Campus gets a new look
Summer is the season of construction on campus. In the three months between graduation and Orientation, the staff of Campus Design and Facilities Development (CDFD) was hard at work completing a long list of construction projects while the campus was less populated.
According to its website, CDFD is “responsible for managing the construction of new buildings and renovation of major projects throughout the planning, design, and construction phases.” Coordinating its project delivery with other university service groups, CDFD constructs projects on behalf of the specific users and for the campus in general. Most of the work has to be done in three months of the year.

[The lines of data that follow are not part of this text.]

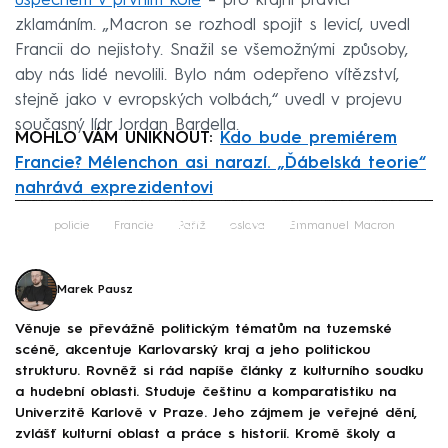
úspěchem v prvním kole
– pro krajní pravici
zklamáním. „Macron se rozhodl spojit s levicí, uvedl
Francii do nejistoty. Snažil se všemožnými způsoby,
aby nás lidé nevolili. Bylo nám odepřeno vítězství,
stejně jako v evropských volbách,“ uvedl v projevu
současný lídr Jordan Bardella.
MOHLO VÁM UNIKNOUT:
Kdo bude premiérem
Francie? Mélenchon asi narazí. „Ďábelská teorie“
nahrává exprezidentovi
Failed to fetch
policie
Francie
Paříž
oslava
Emmanuel Macron
Marek Pausz
Věnuje se převážně politickým tématům na tuzemské
scéně, akcentuje Karlovarský kraj a jeho politickou
strukturu. Rovněž si rád napíše články z kulturního soudku
a hudební oblasti. Studuje češtinu a komparatistiku na
Univerzitě Karlově v Praze. Jeho zájmem je veřejné dění,
zvlášť kulturní oblast a práce s historií. Kromě školy a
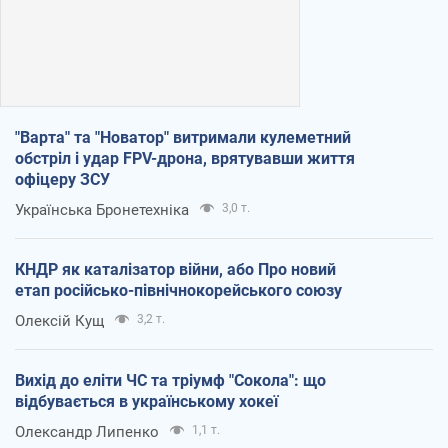
"Варта" та "Новатор" витримали кулеметний
обстріл і удар FPV-дрона, врятувавши життя
офіцеру ЗСУ
Українська Бронетехніка
3,0 т.
КНДР як каталізатор війни, або Про новий
етап російсько-північнокорейського союзу
Олексій Кущ
3,2 т.
Вихід до еліти ЧС та тріумф "Сокола": що
відбувається в українському хокеї
Олександр Липенко
1,1 т.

“We have to get it all done while students and faculty are gone for the summer,” said Ralph Horgan, associate vice provost of CDFD.
Students will notice that the front steps of Doherty Hall underwent major renovation to incorporate a new wheelchair ramp, and the track in Gesling Stadium has been completely replaced.

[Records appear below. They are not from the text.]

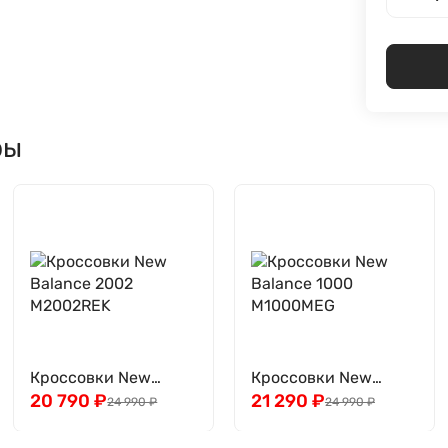
ры
Кроссовки New
Кроссовки New
Balance 2002
20 790
₽
Balance 1000
21 290
₽
24 990
₽
24 990
₽
M2002REK
M1000MEG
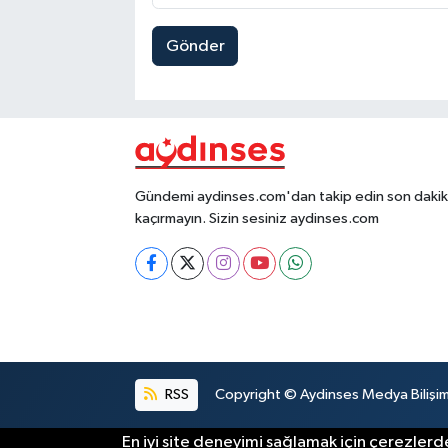
Gönder
Gündemi aydinses.com'dan takip edin son dakika
kaçırmayın. Sizin sesiniz aydinses.com
RSS
Copyright © Aydinses Medya Bilişim E
En iyi site deneyimi sağlamak için çerezlerde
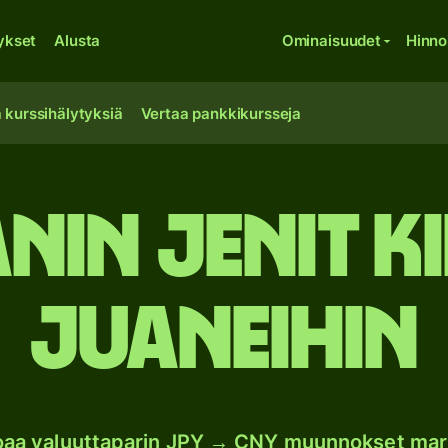
ykset
Alusta
Ominaisuudet
Hinno
 kurssihälytyksiä
Vertaa pankkikursseja
nin jenit K
juaneihin
joaa valuuttaparin JPY → CNY muunnokset mar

“It looks just like the old track, but it’s much higher quality,” said Bob Reppe, director of design at CDFD.
Next door to the track, construction on the Tartans Pavilion is underway. The Pavilion will be a dining area featuring garage-door style windows that can be opened to convert it into an outdoor space. CDFD is coordinating with Housing and Dining on that project, which is slated for completion by Homecoming, in late October.
Students might also notice the new study rooms being built in both Engineering and Science and Hunt libraries. CDFD is coordinating construction of these rooms for the University Libraries. They are slated for completion on September 6. And, if you’re studying in Hunt and want to take a quick nap, check out the new nap pod that the library administration has installed in the Maggie Murph Café.
Although not one of CDFD’s projects, another major project underway is the University Libraries’ reclassification of holds from the Dewey Decimal to the Library of Congress system in both Engineering and Science and Hunt libraries. The reclassification will continue into the fall semester, according to the library website, and students may expect to have some difficulty finding books until the process is complete.
The movement and expansion of Entropy, Carnegie Mellon’s convenience store, began just last week and will be completed sometime this semester, according to Horgan.
The new facility, called Entropy Plus, will be located in the old lounge next to Sí Señor on the first floor of the University Center. As well as having 50 percent more space than the old Entropy, Entropy Plus will have new features such as an organic food area.
Some students in campus housing get to enjoy newly renovated living areas. Two of the houses on the fraternity quad — Pi Kappa Theta and Kappa Delta Rho — were completely gutted and redone. In addition, the Margaret Morrison Apartments underwent extensive renovations including new cabinetry, new bathrooms, and updated wiring and lighting fixtures.
Some of the CDFD’s other major projects were less visible to students. Classrooms all over campus received updated instructional technology. Posner Hall, home to the Tepper School of Business, received space renovations on all floors.
University personnel also renovated the basement of Posner Hall in preparation for the installation of a distance-learning studio. A similar studio will also be constructed inside the university’s building at 4616 Henry St. Both studios will incorporate state-of-the-art technology and will cost over $1 million each.
When complete, classes and presentations filmed in the studios will broadcast to remote locations such as Greece, Portugal and Japan.
“These have been pretty major renovations,” said Reppe. “It’s essentially like building a TV studio in the basement.”
This summer, Margaret Morrison Carnegie Hall received a new biodiesel generator for use by the Intelligent Workspace on its roof. The building’s basement also received a fabrication laboratory with state-of-the-art architectural design equipment.
Renovation on a number of the laboratories in the Mellon Institute are nearing completion, and some area already in use.
In addition, the CDFD is working on several long term projects. The Gates Center for Computer Science is the most expensive project, and is slated for completion in 2009. Other large projects include the renovation of the third floor of Hamerschlag Hall and the renovation of Doherty Hall, which will continue for at least another year, according to Horgan.
In addition to the CDFD, Computing Services has been at work changing and improving the computer clusters on campus.
The largest changes have been to the West Wing cluster, which has been redesigned and is now called the West Wing collaborative cluster. The cluster’s interior seating space has been reconfigured. It will now contain a kiosk-like “stop-in” area for quick access to computers and new seating arrangements to accommodate different study styles, such as a laptop-friendly lounge area and a set of booths for group study, according to Computing Services’s newsletter. The cluster will be open for student use sometime in September.
Computing Services has also converted the Apple Orchard in the basement of Hunt Library to a Windows cluster. The Macs have been moved to the cluster in Wean 5201/5203, which will be open 24 hours a day.